Artist

Fever Ray

Genre: Alt / Indie ,Indie Electronic ,Electronica ,Left-Field Pop ,IDM
Origin: U.S.A
Active: 2009 - Present
Listen on Coda
As Fever Ray, Karin Dreijer expands and intensifies the fluid electronic pop once shaped by their prior band the Knife, probing identity, sexuality, and belonging with greater depth through sound and visuals alike. The introspective character portraits on 2009's Fever Ray supplied a closer, more private lens on the frosty textures and altered vocals refined during their Knife years, whereas 2017's fervent Plunge supplied bold declarations on queerness, politics, and longing that often proved electrifying. Although 2023's Radical Romantics adopted a brighter, friskier stance toward those same subjects, Fever Ray persisted in testing creative limits, challenging societal constraints, and sustaining a lineage that linked synth pop origins to forward-thinking experimentation.

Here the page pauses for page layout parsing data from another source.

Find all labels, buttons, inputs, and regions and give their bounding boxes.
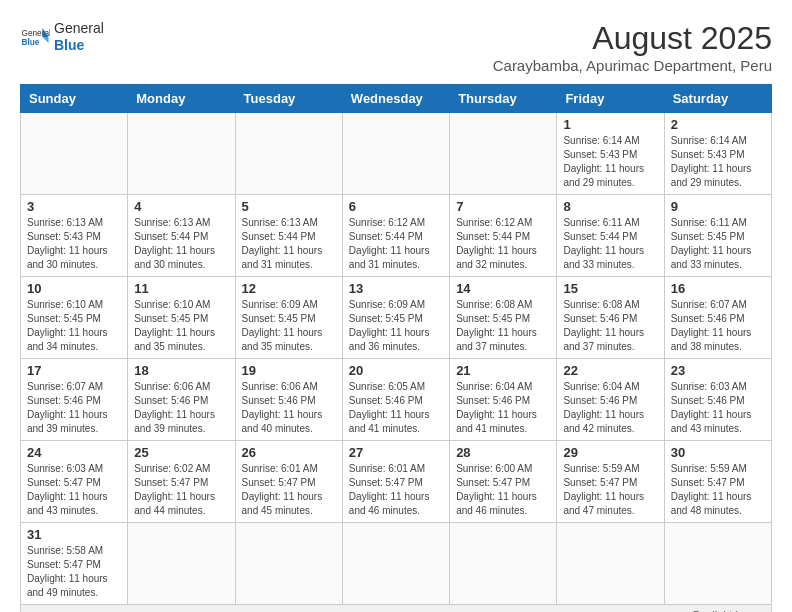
logo-general: General [54, 20, 104, 37]
day-number: 5 [242, 199, 336, 214]
weekday-friday: Friday [557, 85, 664, 113]
day-number: 21 [456, 363, 550, 378]
day-number: 19 [242, 363, 336, 378]
day-info: Sunrise: 6:08 AM Sunset: 5:45 PM Dayligh… [456, 298, 550, 354]
day-cell: 1Sunrise: 6:14 AM Sunset: 5:43 PM Daylig… [557, 113, 664, 195]
day-info: Sunrise: 6:13 AM Sunset: 5:44 PM Dayligh… [134, 216, 228, 272]
day-number: 25 [134, 445, 228, 460]
day-info: Sunrise: 6:03 AM Sunset: 5:46 PM Dayligh… [671, 380, 765, 436]
day-info: Sunrise: 6:08 AM Sunset: 5:46 PM Dayligh… [563, 298, 657, 354]
day-number: 3 [27, 199, 121, 214]
day-info: Sunrise: 6:13 AM Sunset: 5:43 PM Dayligh… [27, 216, 121, 272]
week-row-4: 24Sunrise: 6:03 AM Sunset: 5:47 PM Dayli… [21, 441, 772, 523]
day-cell: 31Sunrise: 5:58 AM Sunset: 5:47 PM Dayli… [21, 523, 128, 605]
day-info: Sunrise: 6:02 AM Sunset: 5:47 PM Dayligh… [134, 462, 228, 518]
day-number: 9 [671, 199, 765, 214]
day-info: Sunrise: 6:11 AM Sunset: 5:45 PM Dayligh… [671, 216, 765, 272]
day-number: 20 [349, 363, 443, 378]
page-title: August 2025 [493, 20, 772, 57]
day-cell: 13Sunrise: 6:09 AM Sunset: 5:45 PM Dayli… [342, 277, 449, 359]
page-subtitle: Caraybamba, Apurimac Department, Peru [493, 57, 772, 74]
day-info: Sunrise: 6:07 AM Sunset: 5:46 PM Dayligh… [671, 298, 765, 354]
day-cell: 18Sunrise: 6:06 AM Sunset: 5:46 PM Dayli… [128, 359, 235, 441]
day-cell [235, 113, 342, 195]
day-number: 17 [27, 363, 121, 378]
day-info: Sunrise: 6:04 AM Sunset: 5:46 PM Dayligh… [563, 380, 657, 436]
day-info: Sunrise: 6:00 AM Sunset: 5:47 PM Dayligh… [456, 462, 550, 518]
week-row-1: 3Sunrise: 6:13 AM Sunset: 5:43 PM Daylig… [21, 195, 772, 277]
day-cell: 5Sunrise: 6:13 AM Sunset: 5:44 PM Daylig… [235, 195, 342, 277]
day-number: 18 [134, 363, 228, 378]
day-cell: 20Sunrise: 6:05 AM Sunset: 5:46 PM Dayli… [342, 359, 449, 441]
day-cell: 3Sunrise: 6:13 AM Sunset: 5:43 PM Daylig… [21, 195, 128, 277]
day-cell: 10Sunrise: 6:10 AM Sunset: 5:45 PM Dayli… [21, 277, 128, 359]
week-row-3: 17Sunrise: 6:07 AM Sunset: 5:46 PM Dayli… [21, 359, 772, 441]
day-number: 27 [349, 445, 443, 460]
week-row-2: 10Sunrise: 6:10 AM Sunset: 5:45 PM Dayli… [21, 277, 772, 359]
weekday-tuesday: Tuesday [235, 85, 342, 113]
day-cell: 22Sunrise: 6:04 AM Sunset: 5:46 PM Dayli… [557, 359, 664, 441]
day-cell: 2Sunrise: 6:14 AM Sunset: 5:43 PM Daylig… [664, 113, 771, 195]
day-number: 22 [563, 363, 657, 378]
day-cell [557, 523, 664, 605]
day-cell: 8Sunrise: 6:11 AM Sunset: 5:44 PM Daylig… [557, 195, 664, 277]
day-number: 15 [563, 281, 657, 296]
logo-text: General Blue [54, 20, 104, 54]
day-info: Sunrise: 6:07 AM Sunset: 5:46 PM Dayligh… [27, 380, 121, 436]
day-info: Sunrise: 6:12 AM Sunset: 5:44 PM Dayligh… [349, 216, 443, 272]
day-info: Sunrise: 5:59 AM Sunset: 5:47 PM Dayligh… [563, 462, 657, 518]
day-cell [342, 523, 449, 605]
day-info: Sunrise: 6:11 AM Sunset: 5:44 PM Dayligh… [563, 216, 657, 272]
day-number: 12 [242, 281, 336, 296]
day-info: Sunrise: 6:09 AM Sunset: 5:45 PM Dayligh… [242, 298, 336, 354]
day-number: 2 [671, 117, 765, 132]
day-cell [128, 523, 235, 605]
logo-blue: Blue [54, 37, 104, 54]
day-number: 10 [27, 281, 121, 296]
day-cell: 16Sunrise: 6:07 AM Sunset: 5:46 PM Dayli… [664, 277, 771, 359]
day-info: Sunrise: 5:58 AM Sunset: 5:47 PM Dayligh… [27, 544, 121, 600]
day-cell: 26Sunrise: 6:01 AM Sunset: 5:47 PM Dayli… [235, 441, 342, 523]
day-number: 16 [671, 281, 765, 296]
svg-text:Blue: Blue [22, 37, 40, 46]
week-row-0: 1Sunrise: 6:14 AM Sunset: 5:43 PM Daylig… [21, 113, 772, 195]
weekday-header-row: SundayMondayTuesdayWednesdayThursdayFrid… [21, 85, 772, 113]
week-row-5: 31Sunrise: 5:58 AM Sunset: 5:47 PM Dayli… [21, 523, 772, 605]
logo-icon: General Blue [20, 22, 50, 52]
day-cell [342, 113, 449, 195]
day-cell: 23Sunrise: 6:03 AM Sunset: 5:46 PM Dayli… [664, 359, 771, 441]
day-info: Sunrise: 6:05 AM Sunset: 5:46 PM Dayligh… [349, 380, 443, 436]
day-number: 1 [563, 117, 657, 132]
day-cell [664, 523, 771, 605]
day-info: Sunrise: 6:01 AM Sunset: 5:47 PM Dayligh… [242, 462, 336, 518]
day-cell: 12Sunrise: 6:09 AM Sunset: 5:45 PM Dayli… [235, 277, 342, 359]
day-cell: 27Sunrise: 6:01 AM Sunset: 5:47 PM Dayli… [342, 441, 449, 523]
day-number: 13 [349, 281, 443, 296]
day-cell: 9Sunrise: 6:11 AM Sunset: 5:45 PM Daylig… [664, 195, 771, 277]
day-number: 6 [349, 199, 443, 214]
weekday-wednesday: Wednesday [342, 85, 449, 113]
day-info: Sunrise: 6:09 AM Sunset: 5:45 PM Dayligh… [349, 298, 443, 354]
weekday-monday: Monday [128, 85, 235, 113]
day-cell: 7Sunrise: 6:12 AM Sunset: 5:44 PM Daylig… [450, 195, 557, 277]
day-info: Sunrise: 6:04 AM Sunset: 5:46 PM Dayligh… [456, 380, 550, 436]
calendar-table: SundayMondayTuesdayWednesdayThursdayFrid… [20, 84, 772, 605]
day-number: 4 [134, 199, 228, 214]
day-number: 7 [456, 199, 550, 214]
day-cell [235, 523, 342, 605]
logo: General Blue General Blue [20, 20, 104, 54]
day-info: Sunrise: 6:03 AM Sunset: 5:47 PM Dayligh… [27, 462, 121, 518]
day-cell: 30Sunrise: 5:59 AM Sunset: 5:47 PM Dayli… [664, 441, 771, 523]
day-number: 8 [563, 199, 657, 214]
day-info: Sunrise: 6:10 AM Sunset: 5:45 PM Dayligh… [134, 298, 228, 354]
day-number: 26 [242, 445, 336, 460]
day-number: 23 [671, 363, 765, 378]
svg-marker-3 [43, 37, 49, 43]
day-cell: 29Sunrise: 5:59 AM Sunset: 5:47 PM Dayli… [557, 441, 664, 523]
day-cell [21, 113, 128, 195]
day-cell: 17Sunrise: 6:07 AM Sunset: 5:46 PM Dayli… [21, 359, 128, 441]
weekday-sunday: Sunday [21, 85, 128, 113]
day-cell: 15Sunrise: 6:08 AM Sunset: 5:46 PM Dayli… [557, 277, 664, 359]
day-cell: 19Sunrise: 6:06 AM Sunset: 5:46 PM Dayli… [235, 359, 342, 441]
title-block: August 2025 Caraybamba, Apurimac Departm… [493, 20, 772, 74]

Born in Gothenburg, Sweden, Dreijer took up guitar at age ten. Following a stint as a web designer, they launched Honey Is Cool in the early '90s; that band issued multiple EPs plus two albums, Crazy Love in 1997 and Early Morning Are You Working? in 1999. Once the group dissolved, Dreijer channeled efforts into the Knife, the electro-pop venture formed with sibling Olof in 1999. Vivid and occasionally disquieting songs, paired with a talent for arresting costumes and design, helped the Knife rank among the decade's most inventive acts in both music and presentation. Their self-titled 2001 debut wove industrial elements together with playful accents such as panpipes and saxophone inside subversively melodic electro-pop, a method they refined on 2003's Deep Cuts and rendered moodier and more inward on 2006's Silent Shout.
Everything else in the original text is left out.